In ancient theater, the term Deus ex Machina was born to describe the device used to bring actors playing gods into the scene, creating an illusion of flight or apparition. Later, it is used to describe a strategy, also a device, but a narrative one, which introduces a change so unexpected to the plot that it appears unlikely2. Devices, apparatus, tools, or mechanisms, are as much inert as they are alive: social, historical, political, small and large machines are composed of organs and organized intelligence systems. Theater operates on the premise of illusionism, creating an autonomous time and space zone where things, which aren’t really there, appear real to the audience. It occurs that within the limits of the stage nothing is just what it is, but everything that it can seem to be. The value of that illusion lies only in the body of the actor, which contains the possibility of talking, acting, performing. Possibility is the most immaterial thing that can be governed: the abstract machineries of political economies govern bodies and their powers.
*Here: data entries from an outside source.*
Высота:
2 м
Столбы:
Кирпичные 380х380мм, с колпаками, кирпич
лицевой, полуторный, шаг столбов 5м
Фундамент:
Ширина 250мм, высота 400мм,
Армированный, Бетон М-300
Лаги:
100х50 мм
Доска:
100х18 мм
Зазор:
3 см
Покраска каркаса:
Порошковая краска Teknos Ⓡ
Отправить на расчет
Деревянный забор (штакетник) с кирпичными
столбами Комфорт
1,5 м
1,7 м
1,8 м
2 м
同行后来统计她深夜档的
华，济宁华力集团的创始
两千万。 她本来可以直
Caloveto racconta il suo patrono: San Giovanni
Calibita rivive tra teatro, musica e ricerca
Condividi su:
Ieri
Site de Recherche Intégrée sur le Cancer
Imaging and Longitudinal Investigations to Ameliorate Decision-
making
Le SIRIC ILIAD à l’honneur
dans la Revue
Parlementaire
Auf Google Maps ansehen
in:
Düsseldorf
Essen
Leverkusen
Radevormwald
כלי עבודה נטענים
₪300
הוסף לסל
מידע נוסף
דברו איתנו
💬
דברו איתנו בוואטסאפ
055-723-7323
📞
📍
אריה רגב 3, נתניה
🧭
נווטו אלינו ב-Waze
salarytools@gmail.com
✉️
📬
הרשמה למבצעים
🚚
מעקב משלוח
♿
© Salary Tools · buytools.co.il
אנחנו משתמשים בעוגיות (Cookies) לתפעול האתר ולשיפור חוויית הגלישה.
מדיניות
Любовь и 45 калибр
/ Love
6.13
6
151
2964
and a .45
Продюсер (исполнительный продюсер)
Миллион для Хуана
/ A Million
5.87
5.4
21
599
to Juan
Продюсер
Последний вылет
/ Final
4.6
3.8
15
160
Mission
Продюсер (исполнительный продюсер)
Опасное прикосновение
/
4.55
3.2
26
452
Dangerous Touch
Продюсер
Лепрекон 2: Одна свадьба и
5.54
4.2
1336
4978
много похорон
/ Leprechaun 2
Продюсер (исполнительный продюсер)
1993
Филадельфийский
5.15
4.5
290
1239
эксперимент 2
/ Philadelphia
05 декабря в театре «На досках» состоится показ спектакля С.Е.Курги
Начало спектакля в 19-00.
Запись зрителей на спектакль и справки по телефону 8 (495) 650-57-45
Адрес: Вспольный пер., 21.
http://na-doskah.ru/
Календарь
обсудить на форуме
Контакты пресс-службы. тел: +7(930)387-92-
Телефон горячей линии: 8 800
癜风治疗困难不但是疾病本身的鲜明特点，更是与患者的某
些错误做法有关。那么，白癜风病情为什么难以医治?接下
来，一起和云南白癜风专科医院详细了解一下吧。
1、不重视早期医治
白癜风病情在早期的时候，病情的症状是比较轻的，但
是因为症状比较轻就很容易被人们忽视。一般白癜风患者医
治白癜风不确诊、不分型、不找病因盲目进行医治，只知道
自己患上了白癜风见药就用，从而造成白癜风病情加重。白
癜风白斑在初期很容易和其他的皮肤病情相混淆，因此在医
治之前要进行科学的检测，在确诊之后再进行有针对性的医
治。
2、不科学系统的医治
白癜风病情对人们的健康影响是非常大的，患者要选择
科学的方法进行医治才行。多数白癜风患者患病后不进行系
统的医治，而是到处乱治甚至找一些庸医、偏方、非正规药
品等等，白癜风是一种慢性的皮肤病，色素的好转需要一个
In Return of the Junker. JM 2000, the main character is absent, it is a ghost, a mortal machine, a body that’s been exploded into all of its possibilities. More than that, a car is a lethal machine, an ever-latent accident, the potentiality of a disaster being activated at every instant. Here, the machine is a technique, an effect, a trick: a twist that resolves the act. Turned into a face, a painting, a domestic item, or a workshop, its personalities manifest themselves in every transfigured fragment. In an inverse modification, it comes back from the junkyard to recompose itself in the hands of the artists, dressed with an auto-mechanic’s coveralls and a magician’s hat.
— Sira Pizà
Figueres, October 2019
1 Jean Baudrillard starts his chapter“Addendum: The domestic world and the car” describing cars in his book The System of Objects. In the Spanish version of Siglo XXI Editores, Madrid, 1999.
2 Gerald Raunig talks about it in the chapter “Theater Machines”, in A Thousand Machines, A Concise Philosophy of the Machine as Social Movement. Semiotext(e), MIT Press, Cambridge, Mass., 2010.